Error when seeds in terms.teach include empty string

I’ve been trying to run the terms.teach recipe similar to the insults classification demo. I downloaded and installed the en_vectors_web_lg model assuming that this would fix the problem.

When I run the command:

prodigy terms.teach financial_seeds en_vectors_web_lg --seed finance.txt

I get the following output:


Initialising with 12 seed terms from finance.txt
Traceback (most recent call last):
  File "/usr/local/Cellar/python3/3.5.1/Frameworks/Python.framework/Versions/3.5/lib/python3.5/runpy.py", line 170, in _run_module_as_main
    "__main__", mod_spec)
  File "/usr/local/Cellar/python3/3.5.1/Frameworks/Python.framework/Versions/3.5/lib/python3.5/runpy.py", line 85, in _run_code
    exec(code, run_globals)
  File "/Users/crivera5/.virtual_envs/spacy_tools_python3/lib/python3.5/site-packages/prodigy/__main__.py", line 235, in <module>
    controller = recipe(*args, use_plac=True)
  File "cython_src/prodigy/core.pyx", line 129, in prodigy.core.recipe.recipe_decorator.recipe_proxy
  File "/Users/crivera5/.virtual_envs/spacy_tools_python3/lib/python3.5/site-packages/plac_core.py", line 328, in call
    cmd, result = parser.consume(arglist)
  File "/Users/crivera5/.virtual_envs/spacy_tools_python3/lib/python3.5/site-packages/plac_core.py", line 207, in consume
    return cmd, self.func(*(args + varargs + extraopts), **kwargs)
  File "/Users/crivera5/.virtual_envs/spacy_tools_python3/lib/python3.5/site-packages/prodigy/recipes/terms.py", line 95, in teach
    accept_doc = Doc(nlp.vocab, words=seeds)
  File "spacy/tokens/doc.pyx", line 154, in spacy.tokens.doc.Doc.__init__ (spacy/tokens/doc.cpp:5578)
  File "spacy/tokens/doc.pyx", line 512, in spacy.tokens.doc.Doc.push_back (spacy/tokens/doc.cpp:10841)
AssertionError

I figured out the cause of the error. My seed text file had a blank line which resulted in an empty string in the seeds list. This resulted in the error. Perhaps this should be ‘fixed’?

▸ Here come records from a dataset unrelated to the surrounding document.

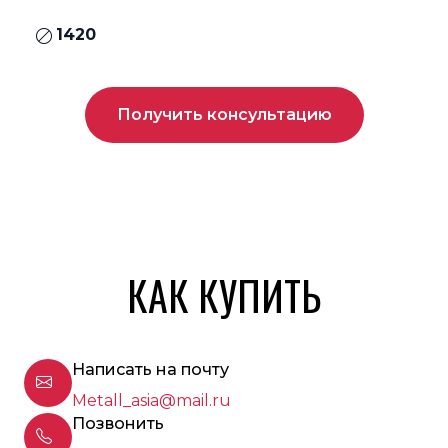
1420
Получить консультацию
КАК КУПИТЬ
Написать на почту
Metall_asia@mail.ru
Позвонить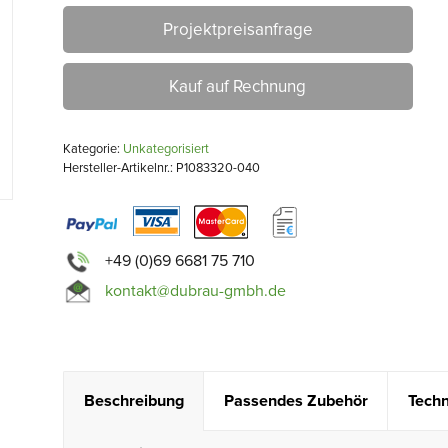
Projektpreisanfrage
Kauf auf Rechnung
Kategorie:
Unkategorisiert
Hersteller-Artikelnr.: P1083320-040
+49 (0)69 6681 75 710
kontakt@dubrau-gmbh.de
Beschreibung
Passendes Zubehör
Techn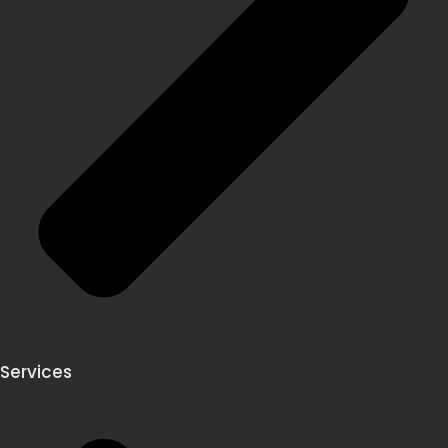
Services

Thanks for the report and analysis – will be fixed in the next release! :+1:

Thanks for the tool. Its seems great so far.

More info:
The error was due to spacy.tokens.Doc(model, vocab=seeds) when it encountered the empty string.
It can be repaired with get_seeds() by parsing out the empty lines or in Doc.

Thanks again!!!

Will be fixed in the upcoming Prodigy v0.3.0! :tada: